Just under two-thirds of the borrowers in each cohort were repaying their loans a year after graduating (table 10). Because 1999–2000 graduates had borrowed more, on average, than their 1992–93 counterparts, they also had larger average monthly loan payments a year later ($210 vs. $160 per month in constant 2001 dollars) (tables A and 11). A comparison of the payments relative to the amounts borrowed for the two cohorts suggests that the later cohort had more favorable repayment terms a year after they graduated: the average amount borrowed increased by 60 percent, but the average monthly payment increased by 30 percent.4 For the later cohort, lower interest rates helped to keep monthly payments down. Interest rates on Stafford loans disbursed before 1992 were fixed and ranged from 8 to 10 percent (although borrowers were permitted to convert them to variable rates later). Interest rates are now variable; they are set annually on July 1 and cannot exceed 8.25 percent.
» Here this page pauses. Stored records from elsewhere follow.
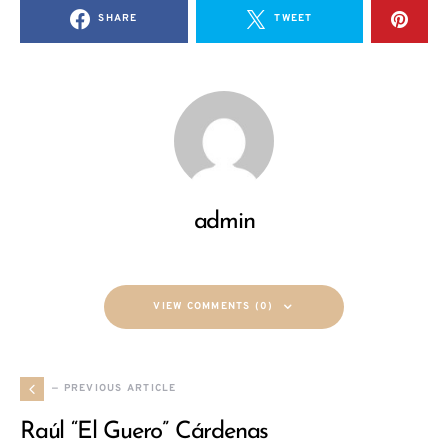
SHARE
TWEET
admin
VIEW COMMENTS (0)
— PREVIOUS ARTICLE
Raúl “El Guero” Cárdenas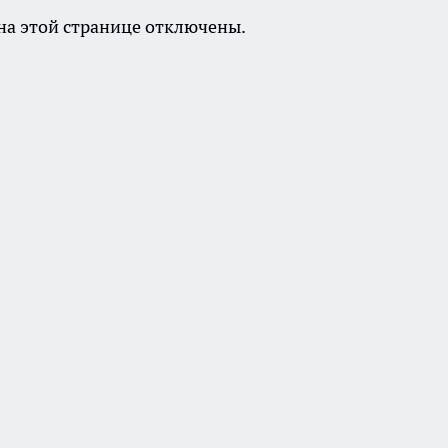
а этой странице отключены.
In 2001, the interest rate on Stafford loans was between 6 and 7 percent, depending on the date of the loan.5

The later cohort also benefited from higher salaries, even after adjusting for inflation. The 1999–2000 graduates had an average salary of $34,100 in 2001, compared with an average of $28,300 (in constant 2001 dollars) for 1992–93 graduates in 1994 (tables A and 13).